Retrieve all lines below that have the string "PAGES".

# [RECORDS FOR PROCESSING]

####

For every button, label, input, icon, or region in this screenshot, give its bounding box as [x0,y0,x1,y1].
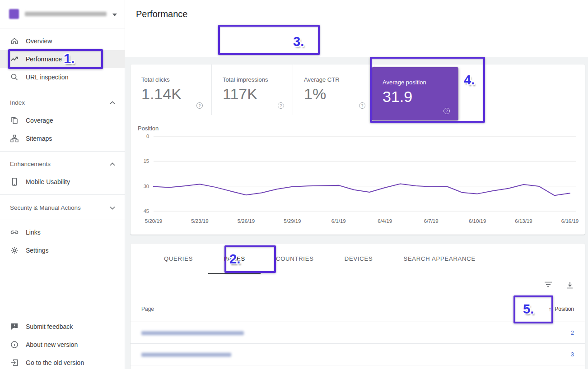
svg-text:5/23/19: 5/23/19 [191,218,208,224]
filter-bar: Search type: Web Date: Last 28 days NEW … [125,28,588,57]
chevron-down-icon [110,204,115,211]
sidebar-item-label: Submit feedback [26,323,73,330]
chevron-down-icon [112,10,117,18]
svg-text:6/10/19: 6/10/19 [469,218,486,224]
sidebar-group-security-manual-actions[interactable]: Security & Manual Actions [0,198,125,217]
sidebar-item-performance[interactable]: Performance [0,50,125,68]
metric-total-impressions[interactable]: Total impressions 117K ? [212,65,293,115]
sidebar: Overview Performance URL inspection Inde… [0,0,125,369]
table-filter-icon[interactable] [544,281,552,289]
content-area: Total clicks 1.14K ? Total impressions 1… [125,57,588,369]
chevron-up-icon [110,161,115,167]
table-toolbar [131,274,585,296]
sidebar-item-label: URL inspection [26,74,68,81]
svg-text:?: ? [280,103,282,108]
column-header-position[interactable]: ↑ Position [548,296,574,322]
sidebar-item-url-inspection[interactable]: URL inspection [0,68,125,86]
sidebar-item-label: Performance [26,55,62,63]
property-name-redacted [25,12,107,16]
tab-search-appearance[interactable]: SEARCH APPEARANCE [388,244,491,274]
sidebar-group-index[interactable]: Index [0,93,125,111]
tab-label: PAGES [224,255,245,262]
sidebar-item-sitemaps[interactable]: Sitemaps [0,129,125,148]
page-url-redacted [141,331,244,335]
svg-text:6/7/19: 6/7/19 [424,218,439,224]
metric-average-ctr[interactable]: Average CTR 1% ? [293,65,374,115]
sidebar-item-go-to-old-version[interactable]: Go to the old version [0,354,125,369]
metric-value: 1.14K [141,85,182,103]
help-icon[interactable]: ? [196,102,203,109]
property-selector[interactable] [0,0,125,28]
tab-queries[interactable]: QUERIES [149,244,208,274]
exit-icon [10,358,19,367]
sidebar-item-overview[interactable]: Overview [0,32,125,50]
tab-label: COUNTRIES [276,255,314,262]
dimensions-table-card: QUERIES PAGES COUNTRIES DEVICES SEARCH A… [131,244,585,369]
tab-label: QUERIES [164,255,193,262]
svg-text:5/20/19: 5/20/19 [145,218,162,224]
svg-text:?: ? [198,103,201,108]
metric-label: Average CTR [304,76,340,83]
svg-text:0: 0 [146,134,149,139]
metric-value: 117K [223,85,257,103]
svg-text:30: 30 [144,184,149,189]
tab-devices[interactable]: DEVICES [329,244,388,274]
tab-label: SEARCH APPEARANCE [403,255,476,262]
sidebar-item-about-new-version[interactable]: About new version [0,336,125,354]
svg-text:45: 45 [144,208,149,214]
table-row[interactable]: 3 [131,344,585,365]
sitemaps-icon [10,134,19,143]
links-icon [10,228,19,237]
home-icon [10,37,19,46]
divider [0,194,125,195]
position-line-chart: 01530455/20/195/23/195/26/195/29/196/1/1… [131,126,585,229]
sidebar-item-label: Settings [26,247,49,254]
download-icon[interactable] [566,281,574,289]
help-icon[interactable]: ? [359,102,366,109]
dimension-tabs: QUERIES PAGES COUNTRIES DEVICES SEARCH A… [131,244,585,274]
svg-text:6/4/19: 6/4/19 [378,218,392,224]
gear-icon [10,246,19,255]
coverage-icon [10,116,19,125]
sidebar-item-links[interactable]: Links [0,223,125,241]
column-header-label: Position [555,306,574,312]
main-area: Performance Search type: Web Date: Last … [125,0,588,369]
sidebar-item-submit-feedback[interactable]: Submit feedback [0,318,125,336]
svg-text:15: 15 [144,158,149,164]
google-search-console-screen: Overview Performance URL inspection Inde… [0,0,588,369]
chevron-up-icon [110,99,115,106]
column-header-page[interactable]: Page [141,296,154,322]
divider [0,151,125,152]
tab-pages[interactable]: PAGES [208,244,261,274]
search-icon [10,73,19,82]
tab-countries[interactable]: COUNTRIES [261,244,329,274]
metric-value: 1% [304,85,326,103]
table-header-row: Page ↑ Position [131,296,585,322]
property-logo [9,9,19,19]
table-row[interactable]: 2 [131,322,585,344]
main-header: Performance [125,0,588,28]
page-title: Performance [136,0,188,28]
metric-total-clicks[interactable]: Total clicks 1.14K ? [131,65,212,115]
sidebar-item-label: Go to the old version [26,359,84,366]
help-icon[interactable]: ? [277,102,285,109]
svg-text:6/13/19: 6/13/19 [515,218,532,224]
info-icon [10,340,19,349]
sidebar-item-label: Coverage [26,117,53,124]
sidebar-item-settings[interactable]: Settings [0,241,125,259]
position-value: 2 [571,322,574,344]
metric-label: Total clicks [141,76,170,83]
group-label-text: Index [10,99,25,106]
sidebar-item-mobile-usability[interactable]: Mobile Usability [0,173,125,191]
divider [0,90,125,90]
sidebar-item-coverage[interactable]: Coverage [0,111,125,129]
performance-summary-card: Total clicks 1.14K ? Total impressions 1… [131,65,585,235]
performance-icon [10,55,19,64]
feedback-icon [10,322,19,331]
help-icon[interactable]: ? [443,107,450,115]
sidebar-item-label: About new version [26,341,78,348]
sidebar-item-label: Links [26,229,41,236]
sidebar-group-enhancements[interactable]: Enhancements [0,155,125,173]
group-label-text: Security & Manual Actions [10,204,81,211]
metric-average-position[interactable]: Average position 31.9 ? [372,67,458,120]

####

# [TASK SOLUTION]
tab-label: PAGES [224,255,245,262]
dimensions-table-card: QUERIES PAGES COUNTRIES DEVICES SEARCH A… [131,244,585,369]
dimension-tabs: QUERIES PAGES COUNTRIES DEVICES SEARCH A… [131,244,585,274]
tab-pages[interactable]: PAGES [208,244,261,274]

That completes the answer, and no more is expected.